What the exercise asks |
Every record that follows must be duplicated exactly, with images left out.

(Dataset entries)
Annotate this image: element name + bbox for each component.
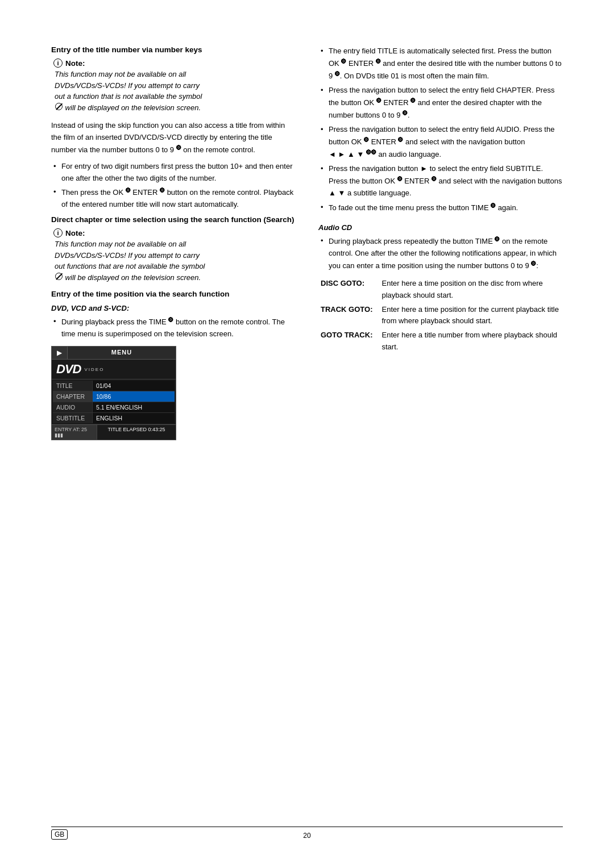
- goto-desc: Enter here a title number from where pla…: [379, 328, 563, 354]
- bullet-item: During playback press repeatedly the but…: [318, 235, 563, 272]
- dvd-footer: ENTRY AT: 25 ▮▮▮ TITLE ELAPSED 0:43:25: [52, 424, 176, 440]
- play-icon: ▶: [52, 347, 68, 359]
- bullet-item: To fade out the time menu press the butt…: [318, 202, 563, 214]
- goto-table: DISC GOTO: Enter here a time position on…: [318, 277, 563, 354]
- footer-gb-badge: GB: [51, 829, 68, 840]
- section1-title: Entry of the title number via number key…: [51, 45, 296, 54]
- bullet-item: The entry field TITLE is automatically s…: [318, 45, 563, 82]
- dvd-logo: DVD: [56, 362, 81, 377]
- audio-cd-title: Audio CD: [318, 223, 563, 232]
- bullet-item: Then press the OK ⓿ ENTER ⓿ button on th…: [51, 186, 296, 211]
- dvd-row-audio: AUDIO 5.1 EN/ENGLISH: [53, 402, 175, 413]
- section2-title: Direct chapter or time selection using t…: [51, 215, 296, 224]
- dvd-row-value: ENGLISH: [93, 413, 175, 423]
- info-icon-1: i: [53, 59, 63, 68]
- no-symbol-icon-2: [55, 273, 63, 280]
- note-box-2: i Note: This function may not be availab…: [51, 228, 296, 283]
- right-column: The entry field TITLE is automatically s…: [318, 45, 563, 448]
- footer-line: 20: [51, 827, 563, 840]
- dvd-row-label: AUDIO: [53, 402, 93, 412]
- audio-cd-bullets: During playback press repeatedly the but…: [318, 235, 563, 272]
- dvd-footer-entry: ENTRY AT: 25 ▮▮▮: [52, 425, 97, 440]
- dvd-row-value: 01/04: [93, 381, 175, 391]
- section1-bullets: For entry of two digit numbers first pre…: [51, 161, 296, 211]
- dvd-row-value: 10/86: [93, 391, 175, 402]
- no-symbol-icon-1: [55, 103, 63, 110]
- page: Entry of the title number via number key…: [0, 0, 614, 868]
- dvd-row-title: TITLE 01/04: [53, 381, 175, 391]
- table-row: DISC GOTO: Enter here a time position on…: [318, 277, 563, 303]
- dvd-row-value: 5.1 EN/ENGLISH: [93, 402, 175, 412]
- right-bullets-title: The entry field TITLE is automatically s…: [318, 45, 563, 214]
- dvd-vcd-bullets: During playback press the TIME ⓿ button …: [51, 316, 296, 340]
- dvd-row-subtitle: SUBTITLE ENGLISH: [53, 413, 175, 423]
- table-row: TRACK GOTO: Enter here a time position f…: [318, 303, 563, 329]
- note-title-2: i Note:: [53, 228, 296, 237]
- dvd-vcd-subtitle: DVD, VCD and S-VCD:: [51, 304, 296, 312]
- info-icon-2: i: [53, 228, 63, 237]
- section3-title: Entry of the time position via the searc…: [51, 290, 296, 298]
- note-box-1: i Note: This function may not be availab…: [51, 59, 296, 113]
- goto-label: TRACK GOTO:: [318, 303, 379, 329]
- menu-label: MENU: [68, 347, 176, 359]
- dvd-row-label: CHAPTER: [53, 391, 93, 402]
- two-column-layout: Entry of the title number via number key…: [51, 45, 563, 448]
- dvd-row-label: TITLE: [53, 381, 93, 391]
- dvd-video-text: VIDEO: [84, 367, 104, 372]
- page-number: 20: [303, 832, 310, 840]
- left-column: Entry of the title number via number key…: [51, 45, 296, 448]
- note-title-1: i Note:: [53, 59, 296, 68]
- bullet-item: Press the navigation button to select th…: [318, 85, 563, 122]
- dvd-menu-header: ▶ MENU: [52, 347, 176, 360]
- bullet-item: During playback press the TIME ⓿ button …: [51, 316, 296, 340]
- dvd-menu-screenshot: ▶ MENU DVD VIDEO TITLE 01/04 CHAPTER 10/…: [51, 346, 176, 440]
- dvd-row-chapter: CHAPTER 10/86: [53, 391, 175, 402]
- dvd-logo-area: DVD VIDEO: [52, 360, 176, 379]
- note-body-1: This function may not be available on al…: [53, 69, 296, 113]
- goto-label: DISC GOTO:: [318, 277, 379, 303]
- goto-desc: Enter here a time position on the disc f…: [379, 277, 563, 303]
- dvd-row-label: SUBTITLE: [53, 413, 93, 423]
- bullet-item: Press the navigation button to select th…: [318, 124, 563, 161]
- dvd-rows-table: TITLE 01/04 CHAPTER 10/86 AUDIO 5.1 EN/E…: [52, 379, 176, 424]
- dvd-footer-time: TITLE ELAPSED 0:43:25: [97, 425, 176, 440]
- note-body-2: This function may not be available on al…: [53, 239, 296, 283]
- table-row: GOTO TRACK: Enter here a title number fr…: [318, 328, 563, 354]
- goto-desc: Enter here a time position for the curre…: [379, 303, 563, 329]
- bullet-item: For entry of two digit numbers first pre…: [51, 161, 296, 185]
- section1-body: Instead of using the skip function you c…: [51, 120, 296, 156]
- goto-label: GOTO TRACK:: [318, 328, 379, 354]
- bullet-item: Press the navigation button ► to select …: [318, 163, 563, 199]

Expected output |
Annotate this image: element name + bbox for each component.
- goto-desc: Enter here a title number from where pla…: [379, 328, 563, 354]
- bullet-item: During playback press repeatedly the but…: [318, 235, 563, 272]
- dvd-footer: ENTRY AT: 25 ▮▮▮ TITLE ELAPSED 0:43:25: [52, 424, 176, 440]
- play-icon: ▶: [52, 347, 68, 359]
- bullet-item: To fade out the time menu press the butt…: [318, 202, 563, 214]
- goto-table: DISC GOTO: Enter here a time position on…: [318, 277, 563, 354]
- footer-gb-badge: GB: [51, 829, 68, 840]
- section1-title: Entry of the title number via number key…: [51, 45, 296, 54]
- bullet-item: The entry field TITLE is automatically s…: [318, 45, 563, 82]
- dvd-logo: DVD: [56, 362, 81, 377]
- audio-cd-title: Audio CD: [318, 223, 563, 232]
- bullet-item: Then press the OK ⓿ ENTER ⓿ button on th…: [51, 186, 296, 211]
- dvd-row-audio: AUDIO 5.1 EN/ENGLISH: [53, 402, 175, 413]
- section2-title: Direct chapter or time selection using t…: [51, 215, 296, 224]
- dvd-row-value: ENGLISH: [93, 413, 175, 423]
- info-icon-1: i: [53, 59, 63, 68]
- no-symbol-icon-2: [55, 273, 63, 280]
- note-box-2: i Note: This function may not be availab…: [51, 228, 296, 283]
- right-column: The entry field TITLE is automatically s…: [318, 45, 563, 448]
- footer-line: 20: [51, 827, 563, 840]
- dvd-row-label: AUDIO: [53, 402, 93, 412]
- audio-cd-bullets: During playback press repeatedly the but…: [318, 235, 563, 272]
- dvd-footer-entry: ENTRY AT: 25 ▮▮▮: [52, 425, 97, 440]
- dvd-row-value: 01/04: [93, 381, 175, 391]
- section1-bullets: For entry of two digit numbers first pre…: [51, 161, 296, 211]
- dvd-row-value: 10/86: [93, 391, 175, 402]
- no-symbol-icon-1: [55, 103, 63, 110]
- page: Entry of the title number via number key…: [0, 0, 614, 868]
- dvd-row-title: TITLE 01/04: [53, 381, 175, 391]
- table-row: DISC GOTO: Enter here a time position on…: [318, 277, 563, 303]
- dvd-row-value: 5.1 EN/ENGLISH: [93, 402, 175, 412]
- right-bullets-title: The entry field TITLE is automatically s…: [318, 45, 563, 214]
- dvd-vcd-bullets: During playback press the TIME ⓿ button …: [51, 316, 296, 340]
- dvd-row-subtitle: SUBTITLE ENGLISH: [53, 413, 175, 423]
- table-row: TRACK GOTO: Enter here a time position f…: [318, 303, 563, 329]
- note-title-2: i Note:: [53, 228, 296, 237]
- dvd-vcd-subtitle: DVD, VCD and S-VCD:: [51, 304, 296, 312]
- info-icon-2: i: [53, 228, 63, 237]
- section3-title: Entry of the time position via the searc…: [51, 290, 296, 298]
- note-box-1: i Note: This function may not be availab…: [51, 59, 296, 113]
- goto-label: TRACK GOTO:: [318, 303, 379, 329]
- menu-label: MENU: [68, 347, 176, 359]
- dvd-row-label: CHAPTER: [53, 391, 93, 402]
- two-column-layout: Entry of the title number via number key…: [51, 45, 563, 448]
- dvd-row-label: TITLE: [53, 381, 93, 391]
- dvd-video-text: VIDEO: [84, 367, 104, 372]
- page-number: 20: [303, 832, 310, 840]
- left-column: Entry of the title number via number key…: [51, 45, 296, 448]
- note-title-1: i Note:: [53, 59, 296, 68]
- bullet-item: Press the navigation button to select th…: [318, 85, 563, 122]
- dvd-menu-header: ▶ MENU: [52, 347, 176, 360]
- bullet-item: During playback press the TIME ⓿ button …: [51, 316, 296, 340]
- dvd-menu-screenshot: ▶ MENU DVD VIDEO TITLE 01/04 CHAPTER 10/…: [51, 346, 176, 440]
- dvd-row-chapter: CHAPTER 10/86: [53, 391, 175, 402]
- dvd-logo-area: DVD VIDEO: [52, 360, 176, 379]
- note-body-1: This function may not be available on al…: [53, 69, 296, 113]
- goto-label: DISC GOTO:: [318, 277, 379, 303]
- goto-desc: Enter here a time position on the disc f…: [379, 277, 563, 303]
- dvd-row-label: SUBTITLE: [53, 413, 93, 423]
- bullet-item: Press the navigation button to select th…: [318, 124, 563, 161]
- dvd-rows-table: TITLE 01/04 CHAPTER 10/86 AUDIO 5.1 EN/E…: [52, 379, 176, 424]
- dvd-footer-time: TITLE ELAPSED 0:43:25: [97, 425, 176, 440]
- note-body-2: This function may not be available on al…: [53, 239, 296, 283]
- table-row: GOTO TRACK: Enter here a title number fr…: [318, 328, 563, 354]
- goto-desc: Enter here a time position for the curre…: [379, 303, 563, 329]
- bullet-item: For entry of two digit numbers first pre…: [51, 161, 296, 185]
- section1-body: Instead of using the skip function you c…: [51, 120, 296, 156]
- goto-label: GOTO TRACK:: [318, 328, 379, 354]
- bullet-item: Press the navigation button ► to select …: [318, 163, 563, 199]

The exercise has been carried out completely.